WHAT THE EXERCISE ASKS → Check each line of the data, and copy those where "Cookies" appears.

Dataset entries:
┄┄┄┄┄┄┄┄┄┄

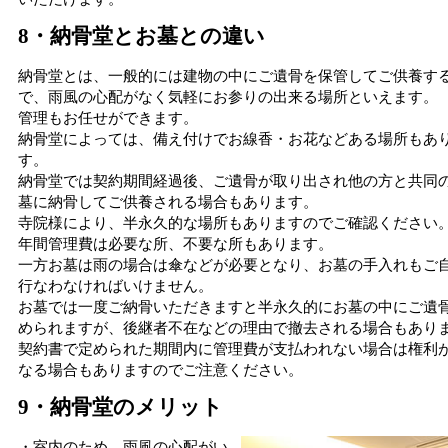
8・納骨堂とお墓との違い
納骨堂とは、一般的には建物の中にご遺骨を保管してご供養す
で、雨風の心配がなく気軽にお参りの出来る場所といえます。
管理もお任せができます。
納骨堂によっては、備え付けでお線香・お花などある場所もあ
す。
納骨堂では契約期間経過後、ご遺骨が取り出され他の方と共同
墓に納骨してご供養される場合もあります。
寺院様により、半永久的な場所もありますのでご確認ください
年間管理費は必要な所、不要な所もあります。
一方お墓は雨の場合は傘などが必要となり、お墓の手入れもご
行なわなければいけません。
お墓では一度ご納骨いただきますと半永久的にお墓の中にご遺
められますが、後継者不在などの理由で撤去される場合もあり
契約書で定められた期間内に管理費が支払われない場合は権利
なる場合もありますのでご注意ください。
9・納骨堂のメリット
・室内のため、雨風の心配がい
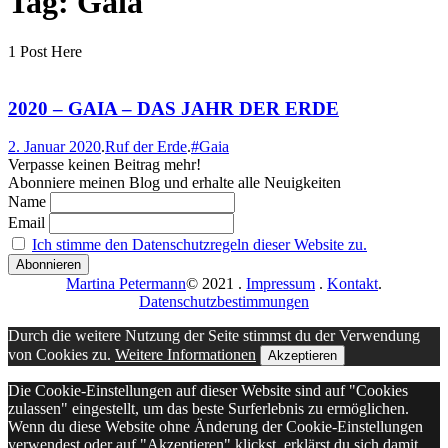
Tag: Gaia
1 Post Here
2020 – GAIA – DAS JAHR DER ERDE
2. Januar 2020
.
Ruf der Erde
.
#Gaia
Verpasse keinen Beitrag mehr!
Abonniere meinen Blog und erhalte alle Neuigkeiten
Name
Email
Ich stimme den Datenschutzregeln dieser Website zu.
Martina Petermann
© 2021
.
Impressum
.
Kontakt
.
Datenschutzbestimmungen
Durch die weitere Nutzung der Seite stimmst du der Verwendung
von Cookies zu.
Weitere Informationen
Akzeptieren
Die Cookie-Einstellungen auf dieser Website sind auf "Cookies
zulassen" eingestellt, um das beste Surferlebnis zu ermöglichen.
Wenn du diese Website ohne Änderung der Cookie-Einstellungen
verwendest oder auf "Akzeptieren" klickst, erklärst du sich damit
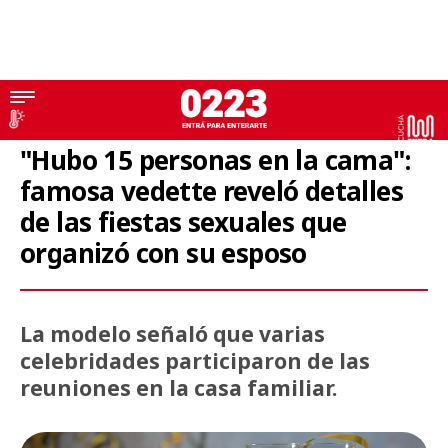
Famosa
"Hubo 15 personas en la cama":
famosa vedette reveló detalles
de las fiestas sexuales que
organizó con su esposo
La modelo señaló que varias
celebridades participaron de las
reuniones en la casa familiar.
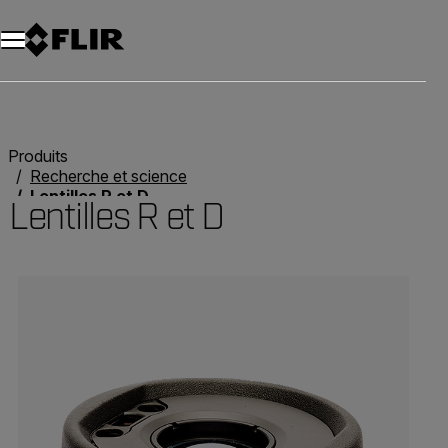
Unread messages
Modèle
Supprimer
articles
article
Ajouter au panier
Ajouté au panier
Produits
Recherche et science
Lentilles R et D
Lentilles R et D
Categories listing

┄┄┄┄┄┄┄┄┄┄

TASK RESULT →
von Cookies zu.
Die Cookie-Einstellungen auf dieser Website sind auf "Cookies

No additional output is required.